In the same week as Cameron Mackintosh announces his plans to build a new theatre in London to be called the Sondheim and emulating the spaces at the Donmar Warehouse and the Almeida, the Donmar welcomes Gary Griffin's production of Pacific Overtures, Sondheim and John Weidman's theatrical blend of Japanese Kabuki and Noh theatre with Western musical. Originally premiering at the Chicago Shakespeare Theater in 2001 and with three of the cast reprising their roles in London, this all-male production sounds remarkably similar to the one my colleague Kathryn Osenlund saw last month in Philadelphia. ( Pacific Overtures in Philadelphia )

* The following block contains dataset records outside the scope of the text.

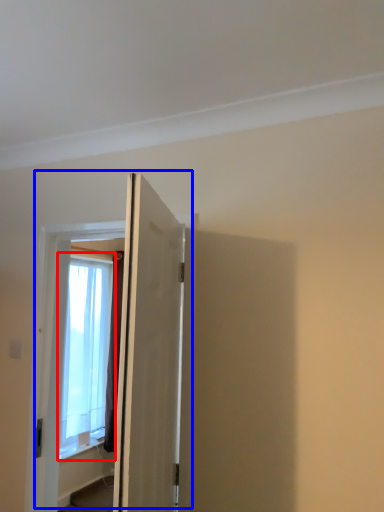 Question: Which point is closer to the camera, window (highlighted by a red box) or door (highlighted by a blue box)?

Choices:
 (A) window
 (B) door

Answer: (B) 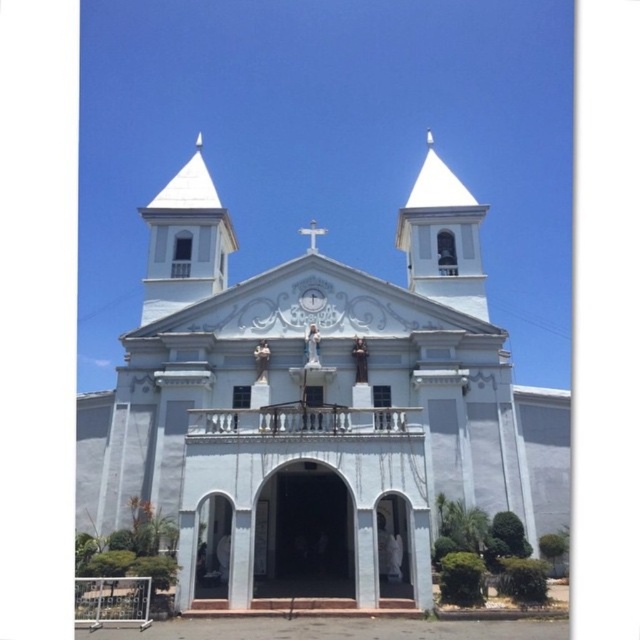 Who is shorter, white marble bell tower at upper center or white marble cross at center?

white marble cross at center is shorter.

Does white marble bell tower at upper center appear over white marble cross at center?

Yes, white marble bell tower at upper center is above white marble cross at center.

Is point (468, 218) positioned after point (312, 232)?

Yes.

Locate an element on the screen. white marble bell tower at upper center is located at coordinates (442, 237).

Between point (316, 307) and point (323, 227), which one is positioned behind?

Point (323, 227)

From the picture: Which is more to the right, white marble clock at center or white marble cross at center?

From the viewer's perspective, white marble clock at center appears more on the right side.

Which is behind, point (310, 305) or point (308, 244)?

The point (308, 244) is behind.

Where is `white marble clock at center`? The image size is (640, 640). white marble clock at center is located at coordinates (312, 300).

Between white marble bell tower at upper center and white marble clock at center, which one has more height?

Standing taller between the two is white marble bell tower at upper center.

Between white marble bell tower at upper center and white marble clock at center, which one is positioned lower?

white marble clock at center is lower down.

Describe the element at coordinates (442, 237) in the screenshot. I see `white marble bell tower at upper center` at that location.

The width and height of the screenshot is (640, 640). Find the location of `white marble bell tower at upper center`. white marble bell tower at upper center is located at coordinates coord(442,237). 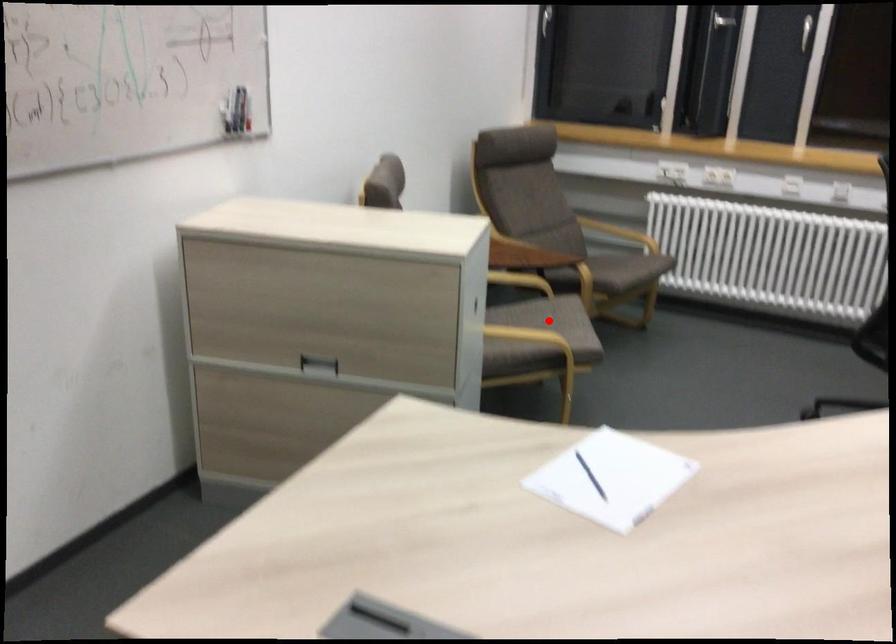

Joseph Anthony Foronda skilfully narrates taking us through the events in Japan of the 1850s in detail and in the last song rapidly bringing us up to the present day. Holding his golden fan expressively, he delivers Sondheim's wonderfully lucid lyrics. All the female parts are played by men with hairbands and pink flowers with exaggerated tiny footsteps in a gender bending fest.
The voices are all top notch and the lyrics completely clear, so that although this is the first time I have seen Pacific Overtures I had no problem following the storyline. Some of the early songs struck me as very similar to modern opera (the English National Opera mounted such a production of Pacific Overtures recently) but this interpretation from Gary Griffin is quite light hearted and tongue in cheek. There is, however, a mix with the purely melodic as in the pretty staccato "Chrysanthemum Tea" as the Shogun's mother tries to alert him to the danger sitting in the bay. The brothel keeper's song "Welcome to Kanagawa" is high camp as Teddy Kempner as the Madame leads his "girls" in a comic interlude instructing them in how to entertain the visiting Americans. I liked too "Four Black Dragons" the song about the invading fleet.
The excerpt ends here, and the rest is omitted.